INSTRUCTIONS FOR THE TASK
Where the lines below hold images, skip those and copy every word exactly.

Data extracted from a collection
┌──
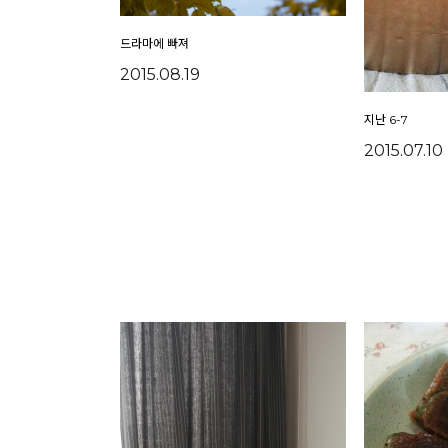
드라마에 빠져
2015.08.19
지난 6-7
2015.07.10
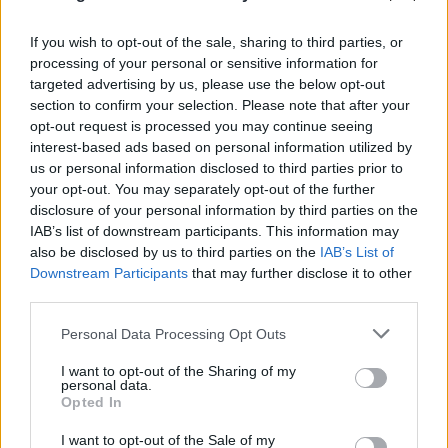
If you wish to opt-out of the sale, sharing to third parties, or
processing of your personal or sensitive information for
targeted advertising by us, please use the below opt-out
section to confirm your selection. Please note that after your
opt-out request is processed you may continue seeing
interest-based ads based on personal information utilized by
us or personal information disclosed to third parties prior to
your opt-out. You may separately opt-out of the further
disclosure of your personal information by third parties on the
Μοτζτάμπα Χαμενεΐ: Νέο βίντεο εν μέσω φημών
IAB’s list of downstream participants. This information may
για την υγεία του – Άγνωστο πότε καταγράφηκε
also be disclosed by us to third parties on the
IAB’s List of
Downstream Participants
that may further disclose it to other
09.08.2026
third parties.
Please note that this website/app uses one or more Google
Personal Data Processing Opt Outs
services and may gather and store information including but
not limited to your visit or usage behaviour. You may click to
I want to opt-out of the Sharing of my
personal data.
grant or deny consent to Google and its third-party tags to
Opted In
use your data for below specified purposes in below Google
consent section.
I want to opt-out of the Sale of my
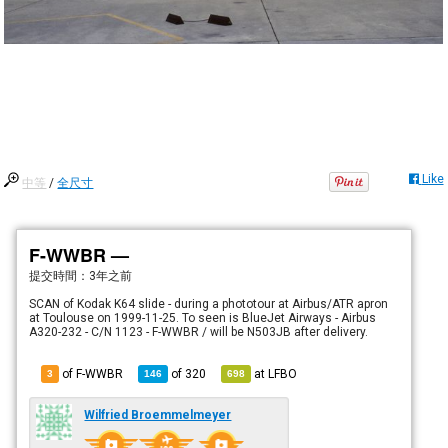
Like
中等
/
全尺寸
F-WWBR —
提交時間：
3年之前
SCAN of Kodak K64 slide - during a phototour at Airbus/ATR apron
at Toulouse on 1999-11-25. To seen is BlueJet Airways - Airbus
A320-232 - C/N 1123 - F-WWBR / will be N503JB after delivery.
of F-WWBR
of
320
at
LFBO
3
146
698
Wilfried Broemmelmeyer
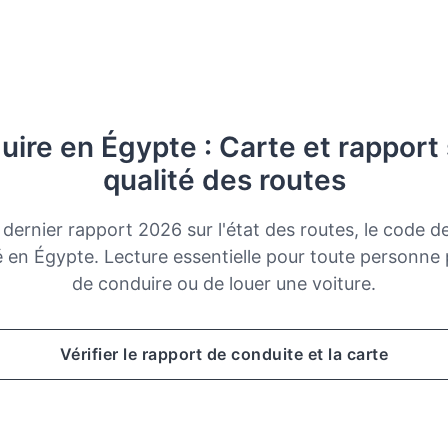
ire en Égypte : Carte et rapport 
qualité des routes
dernier rapport 2026 sur l'état des routes, le code de
té en Égypte. Lecture essentielle pour toute personne
de conduire ou de louer une voiture.
Vérifier le rapport de conduite et la carte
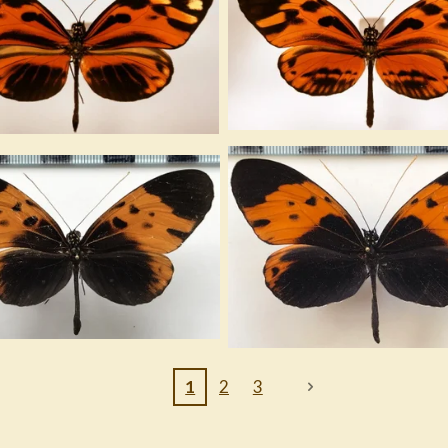
1
2
3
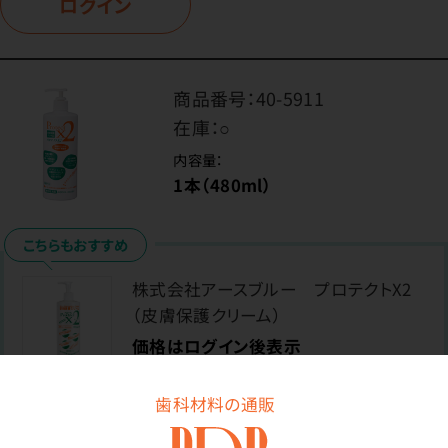
ログイン
商品番号：
40-5911
在庫：
○
内容量：
1本（480ml）
こちらもおすすめ
株式会社アースブルー プロテクトX2
（皮膚保護クリーム）
価格はログイン後表示
歯科材料の通販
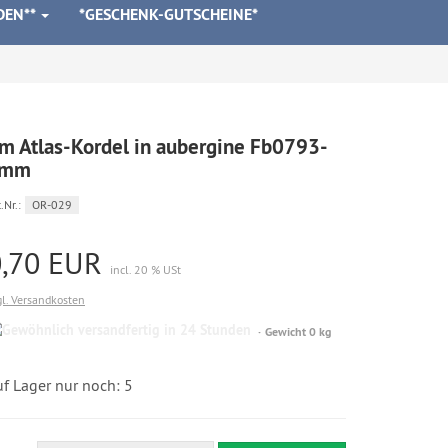
DEN**
*GESCHENK-GUTSCHEINE*
m Atlas-Kordel in aubergine Fb0793-
7mm
.Nr.:
OR-029
0,70 EUR
incl. 20 % USt
gl. Versandkosten
Gewöhnlich
Gewicht 0 kg
versandfertig
in
24
f Lager nur noch: 5
Stunden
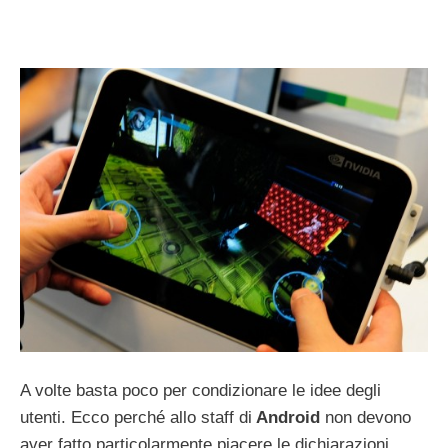
A volte basta poco per condizionare le idee degli
utenti. Ecco perché allo staff di
Android
non devono
aver fatto particolarmente piacere le dichiarazioni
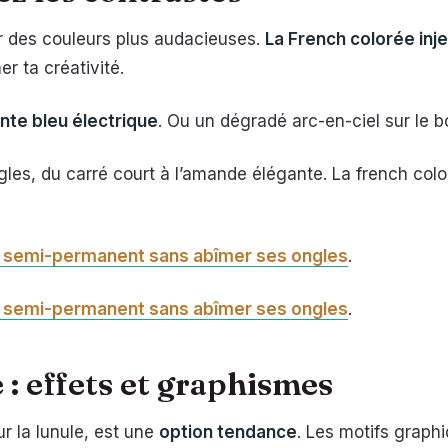
r des couleurs plus audacieuses.
La French colorée inj
er ta créativité.
nte bleu électrique
. Ou un dégradé arc-en-ciel sur le bo
ngles, du carré court à l’amande élégante. La french co
 semi-permanent sans abîmer ses ongles
.
 semi-permanent sans abîmer ses ongles
.
 : effets et graphismes
ur la lunule, est une
option tendance
. Les motifs grap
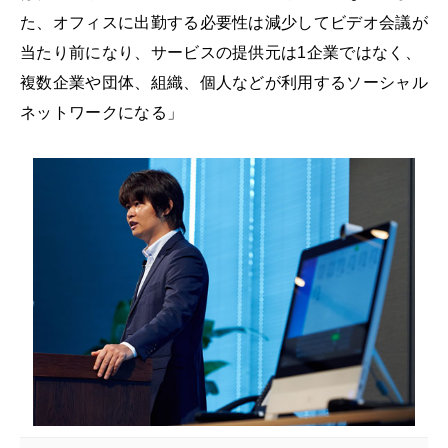
た、オフィスに出勤する必要性は減少してビデオ会議が
当たり前になり、サービスの提供元は1企業ではなく、
複数企業や団体、組織、個人などが利用するソーシャル
ネットワークになる」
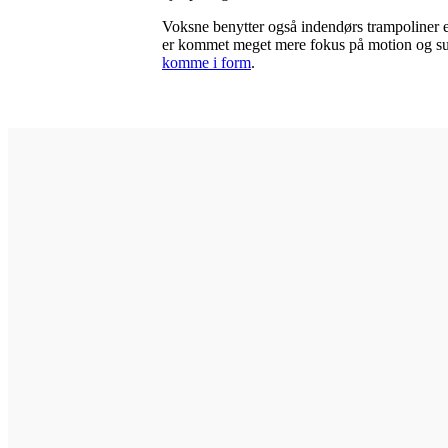
Voksne benytter også indendørs trampoliner e
er kommet meget mere fokus på motion og sund
komme i form
.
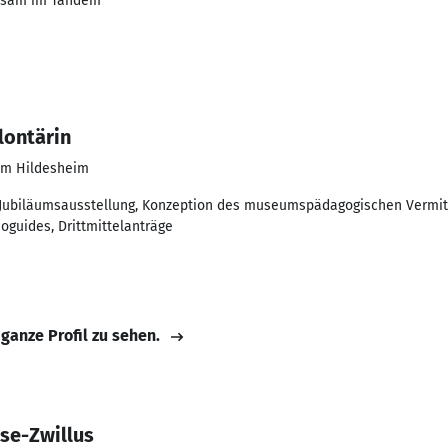
nsam im Tandem
lontärin
um Hildesheim
Jubiläumsausstellung, Konzeption des museumspädagogischen Vermit
oguides, Drittmittelanträge
 ganze Profil zu sehen.
se-Zwillus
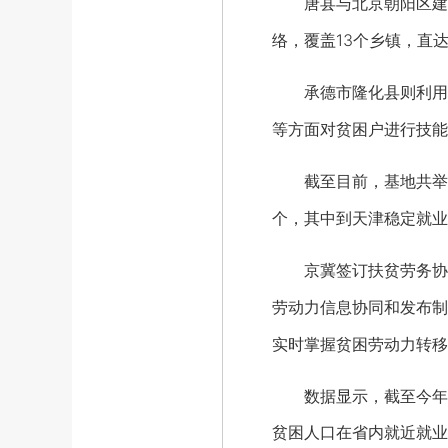
唐县与北京朝阳区建立
络，覆盖13个乡镇，直达
承德市隆化县则利用天
等方面对贫困户进行技能
截至目前，基地共举办技
个，其中到天津稳定就业9
京冀签订扶贫劳务协作
劳动力信息协同和发布制
实时掌握贫困劳动力转移
数据显示，截至今年10
贫困人口在省内就近就业5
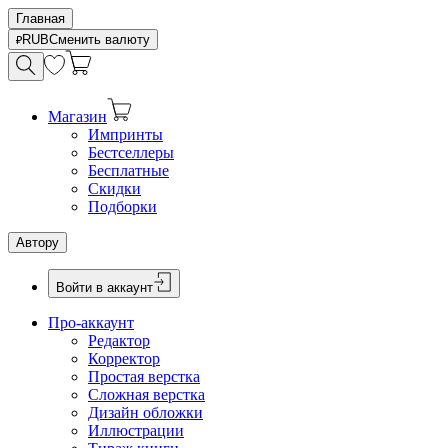
Главная
RUB
Сменить валюту
Магазин
Импринты
Бестселлеры
Бесплатные
Скидки
Подборки
Автору
Войти в аккаунт
Про-аккаунт
Редактор
Корректор
Простая верстка
Сложная верстка
Дизайн обложки
Иллюстрации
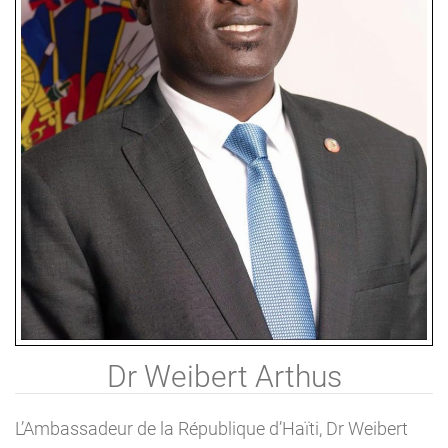
Dr Weibert Arthus
L’Ambassadeur de la République d’Haïti, Dr Weibert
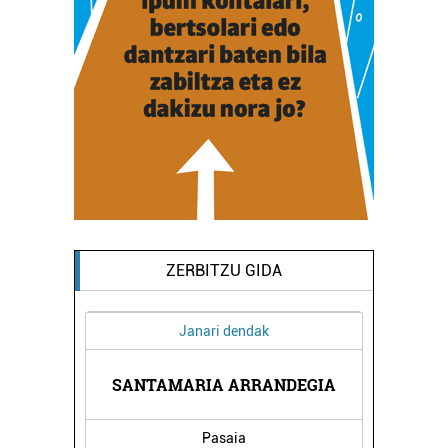
ZERBITZU GIDA
Janari dendak
UB
SANTAMARIA ARRANDEGIA
T
Pasaia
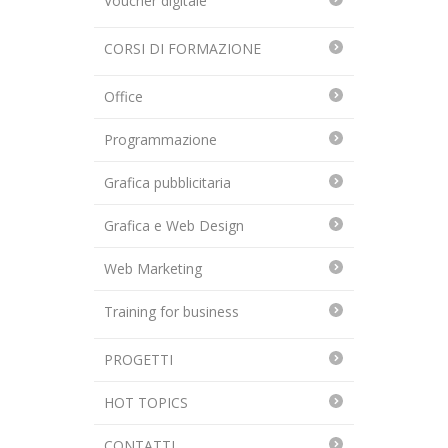
Voucher digitale
CORSI DI FORMAZIONE
Office
Programmazione
Grafica pubblicitaria
Grafica e Web Design
Web Marketing
Training for business
PROGETTI
HOT TOPICS
CONTATTI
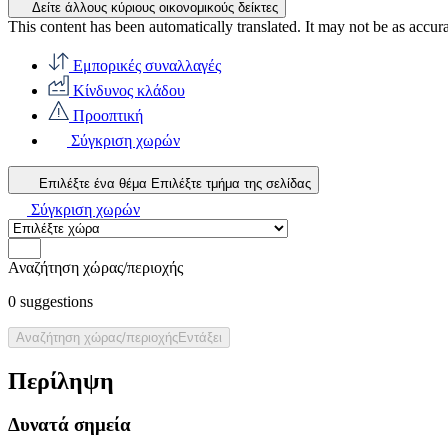
Δείτε άλλους κύριους οικονομικούς δείκτες
This content has been automatically translated. It may not be as accur
Εμπορικές συναλλαγές
Κίνδυνος κλάδου
Προοπτική
Σύγκριση χωρών
Επιλέξτε ένα θέμα
Επιλέξτε τμήμα της σελίδας
Σύγκριση χωρών
Αναζήτηση χώρας/περιοχής
0
suggestions
Αναζήτηση χώρας/περιοχής
Εντάξει
Περίληψη
Δυνατά σημεία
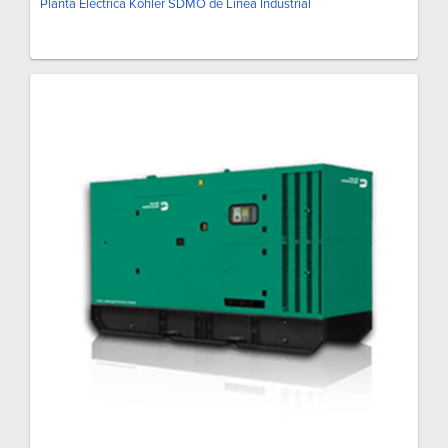
Planta Eléctrica Kohler SDMO de Línea Industrial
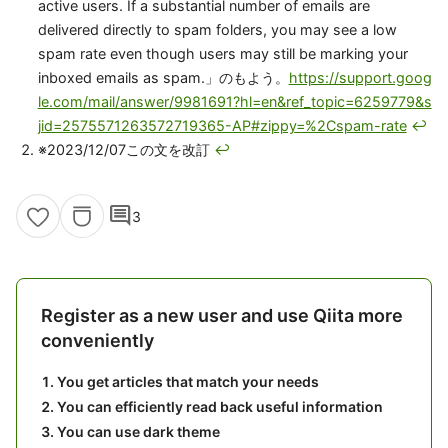
active users. If a substantial number of emails are
delivered directly to spam folders, you may see a low
spam rate even though users may still be marking your
inboxed emails as spam.」のもよう。
https://support.goog
le.com/mail/answer/9981691?hl=en&ref_topic=6259779&s
jid=2575571263572719365-AP#zippy=%2Cspam-rate
↩
※2023/12/07この文を改訂
↩
comment
3
Register as a new user and use Qiita more
conveniently
You get articles that match your needs
You can efficiently read back useful information
You can use dark theme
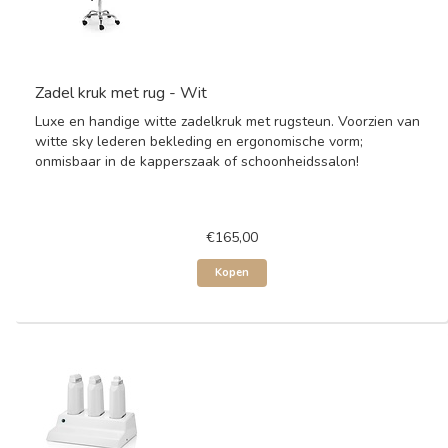
Zadel kruk met rug - Wit
Luxe en handige witte zadelkruk met rugsteun. Voorzien van
witte sky lederen bekleding en ergonomische vorm;
onmisbaar in de kapperszaak of schoonheidssalon!
€165,00
Kopen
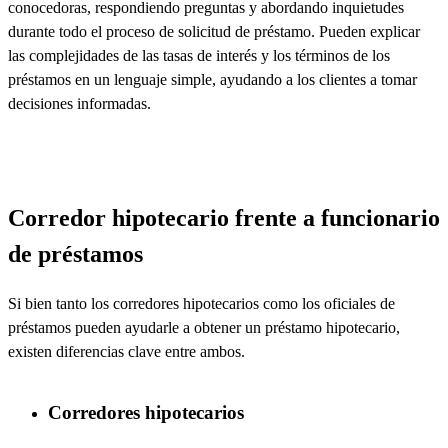
conocedoras, respondiendo preguntas y abordando inquietudes
durante todo el proceso de solicitud de préstamo. Pueden explicar
las complejidades de las tasas de interés y los términos de los
préstamos en un lenguaje simple, ayudando a los clientes a tomar
decisiones informadas.
Corredor hipotecario frente a funcionario
de préstamos
Si bien tanto los corredores hipotecarios como los oficiales de
préstamos pueden ayudarle a obtener un préstamo hipotecario,
existen diferencias clave entre ambos.
Corredores hipotecarios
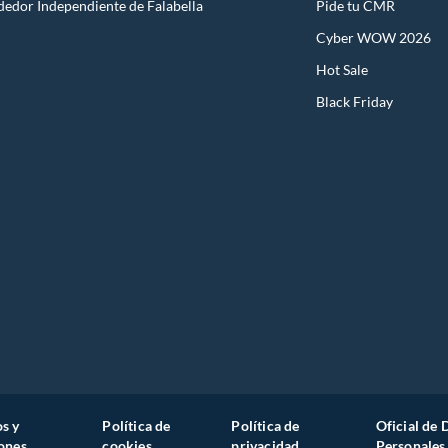
dedor Independiente de Falabella
Pide tu CMR
Cyber WOW 2026
Hot Sale
Black Friday
s y
Política de
Política de
Oficial de 
ones
cookies
privacidad
Personales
└──
RESPONSE TO THE TASK
드라마에 빠져
2015.08.19
지난 6-7
2015.07.10
If you wish to opt-out of the sale, sharing to third parties, or
processing of your personal or sensitive information for
targeted advertising by us, please use the below opt-out
section to confirm your selection. Please note that after your
opt-out request is processed you may continue seeing
interest-based ads based on personal information utilized by
us or personal information disclosed to third parties prior to
your opt-out. You may separately opt-out of the further
disclosure of your personal information by third parties on the
Μοτζτάμπα Χαμενεΐ: Νέο βίντεο εν μέσω φημών
IAB’s list of downstream participants. This information may
για την υγεία του – Άγνωστο πότε καταγράφηκε
also be disclosed by us to third parties on the
IAB’s List of
Downstream Participants
that may further disclose it to other
09.08.2026
third parties.
Please note that this website/app uses one or more Google
Personal Data Processing Opt Outs
services and may gather and store information including but
not limited to your visit or usage behaviour. You may click to
I want to opt-out of the Sharing of my
personal data.
grant or deny consent to Google and its third-party tags to
Opted In
use your data for below specified purposes in below Google
consent section.
I want to opt-out of the Sale of my
Like
中等
/
全尺寸
F-WWBR —
提交時間：
3年之前
SCAN of Kodak K64 slide - during a phototour at Airbus/ATR apron
at Toulouse on 1999-11-25. To seen is BlueJet Airways - Airbus
A320-232 - C/N 1123 - F-WWBR / will be N503JB after delivery.
of F-WWBR
of
320
at
LFBO
3
146
698
Wilfried Broemmelmeyer
ire en Égypte : Carte et rapport 
qualité des routes
dernier rapport 2026 sur l'état des routes, le code de
té en Égypte. Lecture essentielle pour toute personne
de conduire ou de louer une voiture.
Vérifier le rapport de conduite et la carte
1
2
3
ログイン
商品番号：
40-5911
在庫：
○
内容量：
1本（480ml）
こちらもおすすめ
株式会社アースブルー プロテクトX2
（皮膚保護クリーム）
価格はログイン後表示
歯科材料の通販
DEN**
*GESCHENK-GUTSCHEINE*
m Atlas-Kordel in aubergine Fb0793-
7mm
.Nr.:
OR-029
0,70 EUR
incl. 20 % USt
gl. Versandkosten
Gewöhnlich
Gewicht 0 kg
versandfertig
in
24
f Lager nur noch: 5
Stunden
A volte basta poco per condizionare le idee degli
utenti. Ecco perché allo staff di
Android
non devono
aver fatto particolarmente piacere le dichiarazioni
r des couleurs plus audacieuses.
La French colorée inj
er ta créativité.
nte bleu électrique
. Ou un dégradé arc-en-ciel sur le bo
ngles, du carré court à l’amande élégante. La french co
 semi-permanent sans abîmer ses ongles
.
 semi-permanent sans abîmer ses ongles
.
 : effets et graphismes
ur la lunule, est une
option tendance
. Les motifs grap
た、オフィスに出勤する必要性は減少してビデオ会議が
当たり前になり、サービスの提供元は1企業ではなく、
複数企業や団体、組織、個人などが利用するソーシャル
ネットワークになる」
Voksne benytter også indendørs trampoliner e
er kommet meget mere fokus på motion og sund
komme i form
.
nsam im Tandem
lontärin
um Hildesheim
Jubiläumsausstellung, Konzeption des museumspädagogischen Vermit
oguides, Drittmittelanträge
 ganze Profil zu sehen.
se-Zwillus
唐县与北京朝阳区建立
络，覆盖13个乡镇，直达
承德市隆化县则利用天
等方面对贫困户进行技能
截至目前，基地共举办技
个，其中到天津稳定就业9
京冀签订扶贫劳务协作
劳动力信息协同和发布制
实时掌握贫困劳动力转移
数据显示，截至今年10
贫困人口在省内就近就业5
Главная
RUB
Сменить валюту
Магазин
Импринты
Бестселлеры
Бесплатные
Скидки
Подборки
Автору
Войти в аккаунт
Про-аккаунт
Редактор
Корректор
Простая верстка
Сложная верстка
Дизайн обложки
Иллюстрации
Dr Weibert Arthus
L’Ambassadeur de la République d’Haïti, Dr Weibert
ZERBITZU GIDA
Janari dendak
UB
SANTAMARIA ARRANDEGIA
T
Pasaia
Voucher digitale
CORSI DI FORMAZIONE
Office
Programmazione
Grafica pubblicitaria
Grafica e Web Design
Web Marketing
Training for business
PROGETTI
HOT TOPICS
CONTATTI
Δείτε άλλους κύριους οικονομικούς δείκτες
This content has been automatically translated. It may not be as accur
Εμπορικές συναλλαγές
Κίνδυνος κλάδου
Προοπτική
Σύγκριση χωρών
Επιλέξτε ένα θέμα
Επιλέξτε τμήμα της σελίδας
Σύγκριση χωρών
Αναζήτηση χώρας/περιοχής
0
suggestions
Αναζήτηση χώρας/περιοχής
Εντάξει
Περίληψη
Δυνατά σημεία
Planta Eléctrica Kohler SDMO de Línea Industrial
active users. If a substantial number of emails are
delivered directly to spam folders, you may see a low
spam rate even though users may still be marking your
inboxed emails as spam.」のもよう。
https://support.goog
le.com/mail/answer/9981691?hl=en&ref_topic=6259779&s
jid=2575571263572719365-AP#zippy=%2Cspam-rate
↩
※2023/12/07この文を改訂
↩
comment
3
Register as a new user and use Qiita more
conveniently
You get articles that match your needs
You can efficiently read back useful information
You can use dark theme
Zadel kruk met rug - Wit
Luxe en handige witte zadelkruk met rugsteun. Voorzien van
witte sky lederen bekleding en ergonomische vorm;
onmisbaar in de kapperszaak of schoonheidssalon!
€165,00
Kopen
conocedoras, respondiendo preguntas y abordando inquietudes
durante todo el proceso de solicitud de préstamo. Pueden explicar
las complejidades de las tasas de interés y los términos de los
préstamos en un lenguaje simple, ayudando a los clientes a tomar
decisiones informadas.
Corredor hipotecario frente a funcionario
de préstamos
Si bien tanto los corredores hipotecarios como los oficiales de
préstamos pueden ayudarle a obtener un préstamo hipotecario,
existen diferencias clave entre ambos.
Corredores hipotecarios
dedor Independiente de Falabella
Pide tu CMR
Cyber WOW 2026
Hot Sale
Black Friday
s y
Política de
Política de
Oficial de 
ones
cookies
privacidad
Personales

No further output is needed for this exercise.